Why do I let stupid people and stupid remarks bother me? I never used to think of myself as a sheltered, anxious person but now I know that I am. I have high anxiety about new situations especially when they're out of my comfort zone. I think my biggest fear about these situations is that someone will take one look at me and tell me "You don't belong here." That's exactly what happened yesterday on our way to the game.
We arrived and parked with plenty of time to do a little tailgating. This is what I was most "worried" about because many people consider tailgating to be an artform and they get really into it. We did it successfully and we weren't even the worst one's at it. Some people around us just stood by their trunks and ate snacks from a grocery bag. We had a grill, we had chairs, we had beverages, in short, we were prepared. Feeling good about this experience and ready to watch some football up close and personal, we headed toward a free shuttle bus that would take us to the stadium. It was on this shuttle bus that the angering happened.

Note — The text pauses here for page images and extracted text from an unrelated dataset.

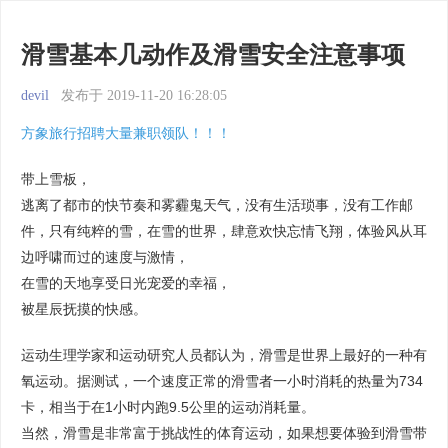
滑雪基本几动作及滑雪安全注意事项
devil
发布于 2019-11-20 16:28:05
方象旅行招聘大量兼职领队！！！
带上雪板，
逃离了都市的快节奏和雾霾鬼天气，没有生活琐事，没有工作邮
件，只有纯粹的雪，在雪的世界，肆意欢快忘情飞翔，体验风从耳
边呼啸而过的速度与激情，
在雪的天地享受日光宠爱的幸福，
被星辰抚摸的快感。
运动生理学家和运动研究人员都认为，滑雪是世界上最好的一种有
氧运动。据测试，一个速度正常的滑雪者一小时消耗的热量为734
卡，相当于在1小时内跑9.5公里的运动消耗量。
当然，滑雪是非常富于挑战性的体育运动，如果想要体验到滑雪带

It was pretty crowded and we found three seats perpendicular to the backmost row of seats on the bus. In the backmost row were a couple with their infant, and I assume the father and little brother of one of the couple. All were clad in AZ gear, and most were drinking. Everyone was keeping pretty much to themselves when some frat boy yelled "Let's go Lions! Punch 'em in the mouth!" Woo hoos and screams erupted from several locations on the bus. I looked at Dave and Dan and we kind of smirked as Dan would also be cheering for the Lions and Dave and I were "cowardly Lions" in our Cardinals T-shirts. That was all good fun until the "Father" in the backmost row starts picking on me. He looks around and says "Hey, how 'bout some excitement? You're not even smiling! Aren't you happy to be going to this game?" Now first of all, if you want some excitement, why don't you show some yourself? Second of all, I hate it when people tell me I don't look "happy" enough. You don't know me! What the hell do you care. I'm terrible at dealing with these situations so I smiled and said, "Yeah! Thanks." Don't ask me what that was supposed to mean...but he left me alone. Until we had stopped and people started getting off that is. We were just about to stand up, I was almost free when he looks at me again and says, "Well c'mon, do you even like football?" Trying to ignore him I stood up. Then the frickin' little brother says, "Yeah, or did you just buy the T-shirt?" I got off the bus and said some pretty choice words to them...once they were out of earshot that is. You fucking belligerent fools! Who the hell are you to decide whether on not I like football and am excited for the game? Who the hell are you to pick on someone who's rooting for the same team you are, and minding their own business? Fucking snobs. I'm sorry, I didn't realize I had to get drunk, put on a skanky halter top, and act like an idiot to show my enthusiasm.
I obsessed about this for most of the game and got angrier and angrier. Everywhere I looked I failed to fit in. I like the way I am, I like not fitting in because I think most people are idiots. But what really pisses me off is when someone tells me that because I don't fit in, that because I don't fit their perception of how things should be, I don't belong. I paid just as much (and probably more because we had frickin' awesome seats) to come to this game as you did. I bought a Cardinals shirt to show some team spirit, and yes, as a matter of fact, I do like football...a lot! So you can take your stupid old man, drunk-ass, mean comments and shove 'em up your ass!